Perhaps it is to be expected that the most economical form of life insurance–term life–would enjoy sales success in today’s tough times. However, this product is capable of much more than the insurance industry has allowed it to achieve.
For many carriers and agents, term life is simply an accommodation; a fallback product to offer when a customer cannot afford a more expensive product or is looking for the least expensive life coverage. In many such situations, carriers and agents reluctantly sell the term plan (usually level term) and resign themselves to razor-thin profit margins and lukewarm commissions. These in-force term plans often are then put on autopilot, with little remarketing or needs re-assessment before a claim is made or the inevitable lapse occurs (when premiums spike after the level premium period ends).

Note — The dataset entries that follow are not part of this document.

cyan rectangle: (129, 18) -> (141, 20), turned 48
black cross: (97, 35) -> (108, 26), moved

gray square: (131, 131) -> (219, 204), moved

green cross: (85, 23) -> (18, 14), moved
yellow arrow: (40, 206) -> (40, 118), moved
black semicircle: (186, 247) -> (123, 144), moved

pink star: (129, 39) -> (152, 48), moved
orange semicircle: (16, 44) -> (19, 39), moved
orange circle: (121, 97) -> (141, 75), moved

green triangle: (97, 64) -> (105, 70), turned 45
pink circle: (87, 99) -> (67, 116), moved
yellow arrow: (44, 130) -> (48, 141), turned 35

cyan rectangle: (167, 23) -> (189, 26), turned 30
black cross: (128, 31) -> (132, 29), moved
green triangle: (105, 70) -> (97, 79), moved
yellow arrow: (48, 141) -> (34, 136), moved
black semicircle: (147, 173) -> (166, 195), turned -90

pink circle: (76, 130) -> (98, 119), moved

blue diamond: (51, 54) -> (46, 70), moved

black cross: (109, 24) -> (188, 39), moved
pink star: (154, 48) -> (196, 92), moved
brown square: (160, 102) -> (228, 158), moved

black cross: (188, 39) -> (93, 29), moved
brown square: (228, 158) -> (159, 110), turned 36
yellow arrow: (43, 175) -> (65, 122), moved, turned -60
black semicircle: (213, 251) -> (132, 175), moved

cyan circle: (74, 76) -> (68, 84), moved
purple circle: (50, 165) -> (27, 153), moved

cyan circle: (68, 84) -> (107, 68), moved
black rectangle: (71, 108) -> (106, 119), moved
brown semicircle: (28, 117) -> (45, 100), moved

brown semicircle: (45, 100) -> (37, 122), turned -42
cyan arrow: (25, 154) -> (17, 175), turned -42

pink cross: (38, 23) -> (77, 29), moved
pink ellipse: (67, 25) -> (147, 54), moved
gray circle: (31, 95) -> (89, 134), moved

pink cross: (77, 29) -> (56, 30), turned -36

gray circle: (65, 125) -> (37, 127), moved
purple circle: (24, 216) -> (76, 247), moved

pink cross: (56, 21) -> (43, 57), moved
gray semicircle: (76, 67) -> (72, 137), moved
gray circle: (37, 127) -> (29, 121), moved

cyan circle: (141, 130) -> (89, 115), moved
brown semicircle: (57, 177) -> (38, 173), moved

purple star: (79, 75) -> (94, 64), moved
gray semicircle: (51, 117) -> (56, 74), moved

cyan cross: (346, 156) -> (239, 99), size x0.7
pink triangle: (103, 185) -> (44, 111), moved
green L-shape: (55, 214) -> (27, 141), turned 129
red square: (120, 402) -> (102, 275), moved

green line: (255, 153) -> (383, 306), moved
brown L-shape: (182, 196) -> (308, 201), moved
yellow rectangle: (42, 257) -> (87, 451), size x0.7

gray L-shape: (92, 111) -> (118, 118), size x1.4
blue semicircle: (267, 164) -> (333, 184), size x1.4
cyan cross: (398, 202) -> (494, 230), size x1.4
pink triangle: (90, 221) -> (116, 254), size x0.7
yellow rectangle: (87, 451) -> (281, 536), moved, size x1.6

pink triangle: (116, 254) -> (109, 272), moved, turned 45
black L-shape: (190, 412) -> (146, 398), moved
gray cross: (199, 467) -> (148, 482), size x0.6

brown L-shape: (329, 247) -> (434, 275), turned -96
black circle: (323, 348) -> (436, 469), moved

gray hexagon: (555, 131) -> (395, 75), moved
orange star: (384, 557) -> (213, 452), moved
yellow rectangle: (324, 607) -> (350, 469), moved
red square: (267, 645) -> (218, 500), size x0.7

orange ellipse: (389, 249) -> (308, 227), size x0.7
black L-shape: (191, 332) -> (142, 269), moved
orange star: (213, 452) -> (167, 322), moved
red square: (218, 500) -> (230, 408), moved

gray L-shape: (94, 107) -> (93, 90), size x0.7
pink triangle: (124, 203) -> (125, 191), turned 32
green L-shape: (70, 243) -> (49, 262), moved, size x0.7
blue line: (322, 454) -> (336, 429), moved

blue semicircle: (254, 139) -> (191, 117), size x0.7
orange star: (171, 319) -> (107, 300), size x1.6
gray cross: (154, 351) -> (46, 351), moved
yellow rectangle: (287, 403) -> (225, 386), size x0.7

Unfortunately, this pattern ignores a basic, but key point–that selling a term product establishes a client/agent and client/insurer relationship that has value beyond the value of the term life sale.
Some carriers do an excellent job of offering attractive term conversion options to permanent plans, but others do not. Further, the timing and creativity of conversion offerings are often limited or poorly planned and designed.
Conversion offers could present greater value if triggered at defined anniversaries or at specified life events or attained ages.
And why can’t term contracts be exchanged for other term products, perhaps with longer level premium periods or return of premium provisions? This may be viewed as an exchange, not a conversion, but that is just semantics.
Split conversions could be more prominently offered, too, where a portion of the term coverage is converted to higher premium permanent coverage and the remainder stays as term.
The point is, once the customer relationship exists, offering additional benefits, often with higher premiums, can be beneficial to all. This is especially appealing as sales of term and other life products drift upward to older issue ages.
Level term premium structures after issue need revisiting, also. In the past, it made sense for actuaries to craft large premium increases at the end of the level premium period in order to minimize statutory reserves and cash values. Emerging regulations are making such approaches less compelling. Dramatic premium increases today force healthy lives to lapse the term plan either immediately when the premium spikes or shortly thereafter. The insured pool remaining after these lapses experiences poorer mortality.